* FTSEurofirst 300 down 0.6 percent
* Roche, TeliaSonera, Diageo drop on earnings news
* Weak Chinese data weighs on sentiment
By Tricia Wright
LONDON, Jan 30 European shares fell on Thursday,
losing ground for the fifth time in six sessions, pressured by
weaker earnings and with emerging markets concerns continuing to
take their toll on market sentiment.
Roche was a big drag on the FTSEurofirst 300, down
1.2 percent after the Swiss drugmaker posted lower-than-expected
profits and raised its dividend less than expected.
And Nordic telecom operator TeliaSonera fell 3.9
percent, as it said it expected flat sales and margins in 2014
after reporting fourth-quarter profit below expectations.
Investors have been on edge in recent days as unease about
slowing Chinese growth and the withdrawal of U.S. monetary
stimulus spread from emerging market currencies to the world's
big stock markets.
European stocks have come under intense selling pressure,
with the FTSEurofirst 300 index of top European shares
losing nearly 5 percent in six sessions, as investors have
dumped risky assets such as equities.

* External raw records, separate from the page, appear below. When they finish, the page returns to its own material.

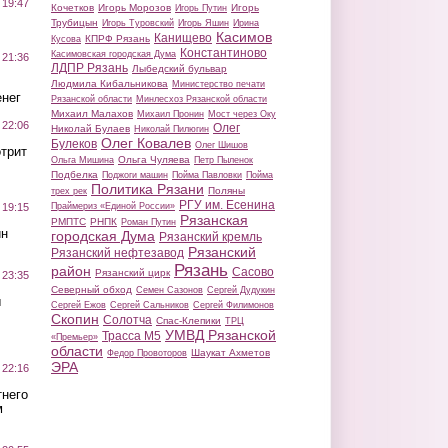
 19:47
Кочетков
Игорь Морозов
Игорь
Игорь Путин
Трубицын
Игорь Туровский
Игорь Яшин
Ирина
Касимов
Канищево
КПРФ Рязань
Кусова
Константиново
Касимовская городская Дума
 21:36
ЛДПР Рязань
Лыбедский бульвар
Людмила Кибальникова
Министерство печати
нег
Рязанской области
Минлесхоз Рязанской области
Михаил Малахов
Михаил Пронин
Мост через Оку
 22:06
Олег
Николай Булаев
Николай Пилюгин
Олег Ковалев
Булеков
Олег Шишов
трит
Ольга Чуляева
Ольга Мишина
Петр Пыленок
Подбелка
Поджоги машин
Пойма Павловки
Пойма
Политика Рязани
Поляны
трех рек
РГУ им. Есенина
Праймериз «Единой России»
 19:15
Рязанская
РМПТС
РНПК
Роман Путин
ин
городская Дума
Рязанский кремль
Рязанский
Рязанский нефтезавод
Рязань
район
Сасово
Рязанский цирк
 23:35
Северный обход
Семен Сазонов
Сергей Дудукин
ы
Сергей Ежов
Сергей Сальников
Сергей Филимонов
Скопин
Солотча
Спас-Клепики
ТРЦ
УМВД Рязанской
Трасса М5
«Премьер»
области
Шаукат Ахметов
Федор Провоторов
ЭРА
 22:16
тнего
м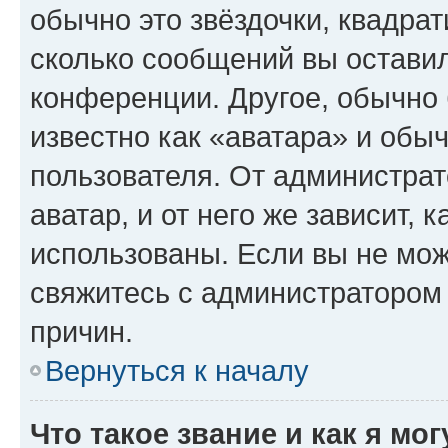
обычно это звёздочки, квадрат
сколько сообщений вы оставил
конференции. Другое, обычно 
известно как «аватара» и обы
пользователя. От администрат
аватар, и от него же зависит, 
использованы. Если вы не мож
свяжитесь с администратором
причин.
Вернуться к началу
Что такое звание и как я мо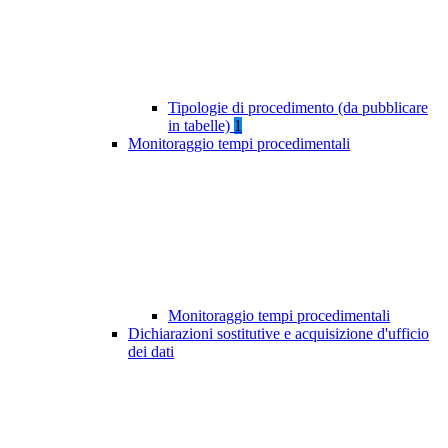
Tipologie di procedimento (da pubblicare
in tabelle)
1
Monitoraggio tempi procedimentali
Monitoraggio tempi procedimentali
Dichiarazioni sostitutive e acquisizione d'ufficio
dei dati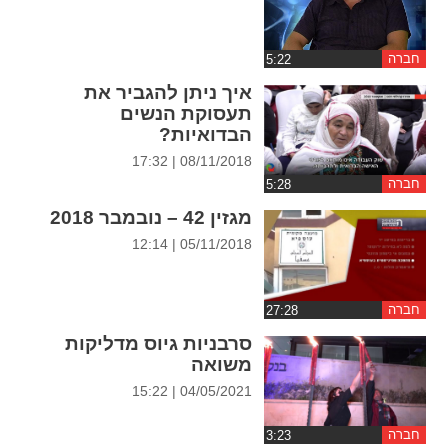
ההגדרות
חברה
איך ניתן להגביר את
תעסוקת הנשים
הבדואיות?
08/11/2018 | 17:32
חברה
מגזין 42 – נובמבר 2018
05/11/2018 | 12:14
חברה
סרבניות גיוס מדליקות
משואה
04/05/2021 | 15:22
חברה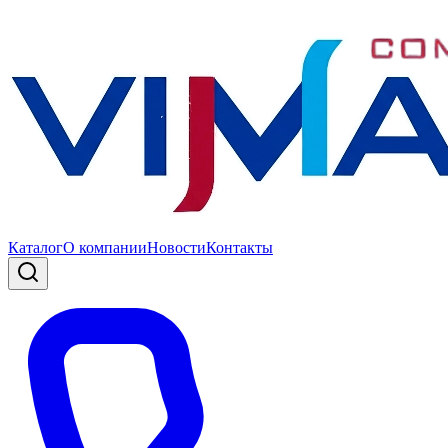
Каталог
О компании
Новости
Контакты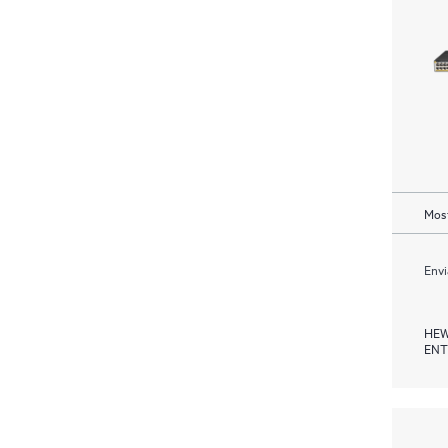
Most
Envi
HEW
ENT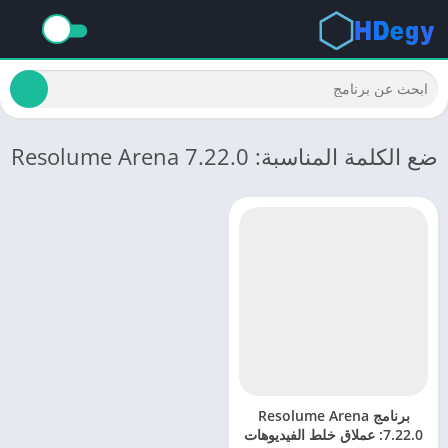
ضع الكلمة المناسبة: Resolume Arena 7.22.0
برنامج Resolume Arena
7.22.0: عملاق خلط الفيديوهات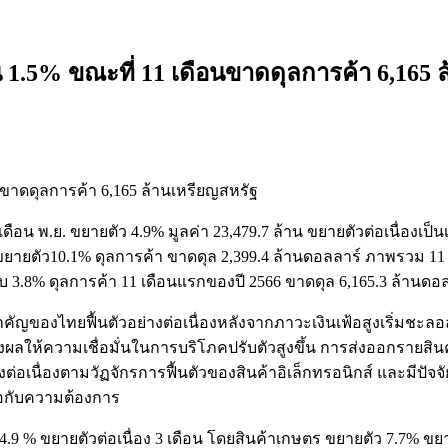
ิน 1.5% ขณะที่ 11 เดือนขาดดุลการค้า 6,165 
อนขาดดุลการค้า 6,165 ล้านเหรียญสหรัฐ
น พ.ย. ขยายตัว 4.9% มูลค่า 23,479.7 ล้าน ขยายตัวต่อเนื่องเป็นเดื
 ขยายตัว10.1% ดุลการค้า ขาดดุล 2,399.4 ล้านดอลลาร์ ภาพรวม 11
ลบ 3.8% ดุลการค้า 11 เดือนแรกของปี 2566 ขาดดุล 6,165.3 ล้านดอ
คัญของไทยฟื้นตัวอย่างต่อเนื่องหลังจากภาวะเงินเฟ้อสูงเริ่มชะ
่งผลให้ความเชื่อมั่นในการบริโภคปรับตัวสูงขึ้น การส่งออกรา
่อเนื่องตามวัฏจักรการฟื้นตัวของสินค้าอิเล็กทรอนิกส์ และมีปัจ
พอกับความต้องการ
% ขยายตัวต่อเนื่อง 3 เดือน โดยสินค้าเกษตร ขยายตัว 7.7% ขยาย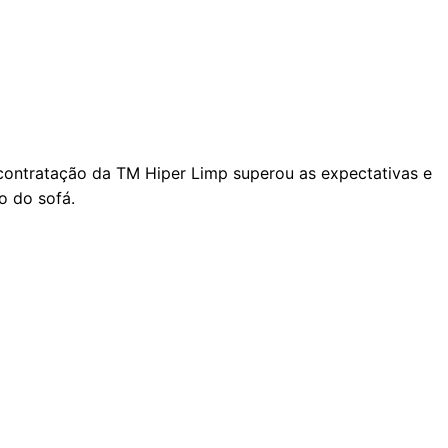
A contratação da TM Hiper Limp superou as expectativas e
o do sofá.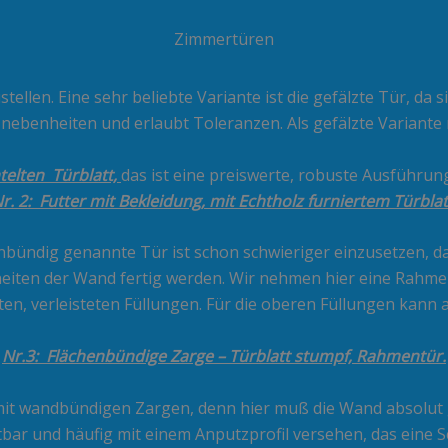
Zimmertüren
ellen. Eine sehr beliebte Variante ist die gefälzte Tür, da si
Unebenheiten und erlaubt Toleranzen. Als gefälzte Variante
elten Türblatt,
das ist eine preiswerte, robuste Ausführun
r. 2: Futter mit Bekleidung, mit Echtholz furniertem Türblat
bündig genannte Tür ist schon schwieriger einzusetzen, da d
iten der Wand fertig werden. Wir nehmen hier eine Rahmentü
ten, verleisteten Füllungen. Für die oberen Füllungen kann
Nr.3: Flächenbündige Zarge – Türblatt stumpf, Rahmentür.
mit wandbündigen Zargen, denn hier muß die Wand absolut ge
htbar und häufig mit einem Anputzprofil versehen, das eine S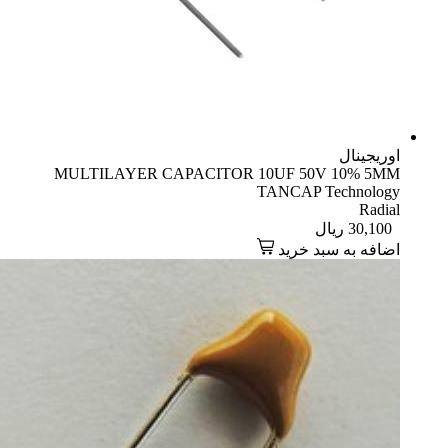
اوریجینال
MULTILAYER CAPACITOR 10UF 50V 10% 5MM
TANCAP Technology
Radial
30,100
ریال
اضافه به سبد خرید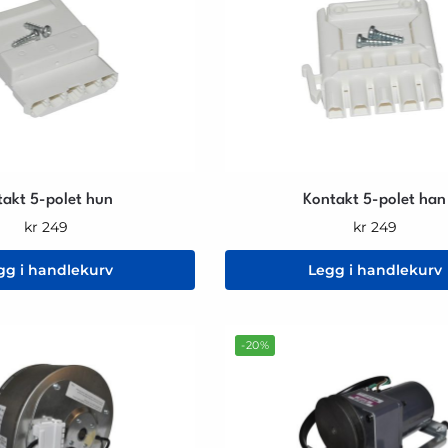
takt 5-polet hun
Kontakt 5-polet han
kr
249
kr
249
gg i handlekurv
Legg i handlekurv
-20%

The FTSEurofirst 300 was
down 0.6 percent at 1,282.70 points by 0914 GMT.
Pointing to a weak start for China's economy in 2014, the
Markit/HSBC final manufacturing PMI for January dipped to 49.5
from December's 50.5. A reading below 50 indicates a contraction
while one above shows expansion. The figure was in line with the
49.6 reported in the preliminary version of the PMI released a
Late on Wednesday, the Fed said it would trim its bond
purchases by another $10 billion, as it stuck to a plan to scale
back its stimulus despite recent turmoil in emerging markets.
"Of course at the end it's very good news that things are
going back to normal," said Marc Renaud, chairman of Paris-based
Mandarine Gestion, referring to the Fed tapering.

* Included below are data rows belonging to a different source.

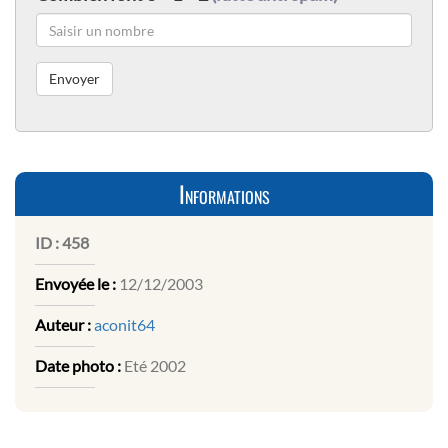
Informations
ID :
458
Envoyée le :
12/12/2003
Auteur :
aconit64
Date photo :
Eté 2002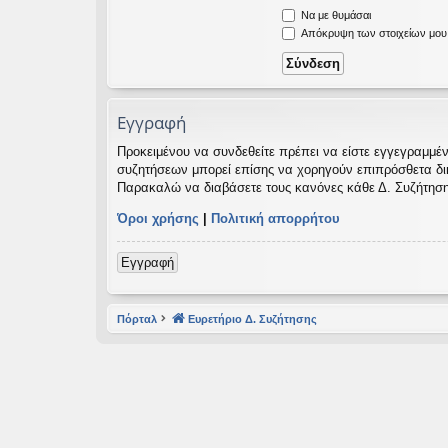
Να με θυμάσαι
εις
Απόκρυψη των στοιχείων μου κ
Εγγραφή
Προκειμένου να συνδεθείτε πρέπει να είστε εγγεγραμμέν
συζητήσεων μπορεί επίσης να χορηγούν επιπρόσθετα δικαι
Παρακαλώ να διαβάσετε τους κανόνες κάθε Δ. Συζήτηση
Όροι χρήσης
|
Πολιτική απορρήτου
Εγγραφή
Πόρταλ
Ευρετήριο Δ. Συζήτησης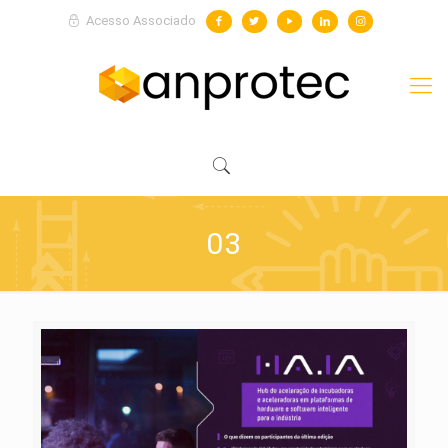
Acesso Associado
03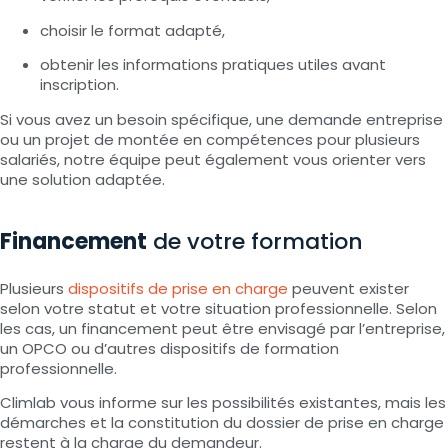
choisir le format adapté,
obtenir les informations pratiques utiles avant
inscription.
Si vous avez un besoin spécifique, une demande entreprise
ou un projet de montée en compétences pour plusieurs
salariés, notre équipe peut également vous orienter vers
une solution adaptée.
Financement
de votre formation
Plusieurs
dispositifs de prise en charge
peuvent exister
selon votre statut et votre situation professionnelle. Selon
les cas, un financement peut être envisagé par l’entreprise,
un OPCO ou d’autres dispositifs de formation
professionnelle.
Climlab vous informe sur les possibilités existantes, mais les
démarches et la constitution du dossier de prise en charge
restent à la charge du demandeur.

"But in terms of short-term risk, and we can see it in
companies' figures for the third and fourth quarters, this
emerging markets risk is huge."
Spirits maker Diageo was a big faller on Thursday,
off 5.8 percent and knocking most points off the FTSEurofirst
300, after saying its net sales growth slowed in the latest
period, hurt by weakness in China, Thailand and Nigeria.
Alongside the emerging market worries, investor concern has
focused on the current earnings season, and whether it will
result in profits strong enough to justify lofty valuations
after a bumper 2013.
The STOXX Europe 600 is trading on a 12-month forward
price/earnings ratio of 14 times against its 10-year average of
11.9 times, Thomson Reuters Datastream shows.

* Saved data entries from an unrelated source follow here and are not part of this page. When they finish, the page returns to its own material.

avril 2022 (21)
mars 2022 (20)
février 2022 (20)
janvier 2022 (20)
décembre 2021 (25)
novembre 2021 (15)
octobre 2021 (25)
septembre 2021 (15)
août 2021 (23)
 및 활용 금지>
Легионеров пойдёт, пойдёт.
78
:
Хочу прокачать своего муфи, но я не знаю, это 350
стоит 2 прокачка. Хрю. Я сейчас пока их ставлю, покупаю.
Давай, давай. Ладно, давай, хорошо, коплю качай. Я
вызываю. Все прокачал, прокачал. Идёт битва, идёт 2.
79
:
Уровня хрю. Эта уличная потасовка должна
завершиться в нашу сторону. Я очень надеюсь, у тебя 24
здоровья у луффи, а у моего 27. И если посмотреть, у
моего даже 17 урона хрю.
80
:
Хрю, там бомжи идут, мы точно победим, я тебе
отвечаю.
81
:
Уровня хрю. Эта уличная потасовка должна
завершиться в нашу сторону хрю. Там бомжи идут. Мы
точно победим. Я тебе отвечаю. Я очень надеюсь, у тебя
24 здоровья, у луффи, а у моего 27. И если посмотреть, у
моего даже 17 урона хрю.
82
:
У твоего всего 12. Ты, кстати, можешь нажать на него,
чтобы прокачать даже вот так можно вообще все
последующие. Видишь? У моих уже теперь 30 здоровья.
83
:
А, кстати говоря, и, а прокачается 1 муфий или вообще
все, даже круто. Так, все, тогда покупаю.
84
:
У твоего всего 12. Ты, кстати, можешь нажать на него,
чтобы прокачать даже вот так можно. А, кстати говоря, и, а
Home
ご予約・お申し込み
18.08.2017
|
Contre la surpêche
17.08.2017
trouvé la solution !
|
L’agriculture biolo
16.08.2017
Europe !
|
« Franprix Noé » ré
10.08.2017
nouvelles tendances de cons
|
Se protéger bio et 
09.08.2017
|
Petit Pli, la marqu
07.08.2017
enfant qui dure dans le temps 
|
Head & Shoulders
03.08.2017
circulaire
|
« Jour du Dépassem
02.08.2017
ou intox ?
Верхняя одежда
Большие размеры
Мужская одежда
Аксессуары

"Clearly what's going on in emerging markets is... subduing
risk appetite a little bit in the short term and... it's
coinciding with the bottom-up earnings news which is pretty
mixed," Peel Hunt equity strategist Ian Williams said.
"I just don't know how you can justify further multiple
expansion at the moment. The reasons for that multiple had a lot
to do with central bank stimulus which has not been withdrawn
yet but is certainly not continuing at the pace it was."
According to StarMine SmartEstimates, which focus on the
up-to-date predictions of the historically most accurate
analysts, STOXX Europe 600 companies are on average seen missing
consensus quarterly profit forecasts by 2.7 percent.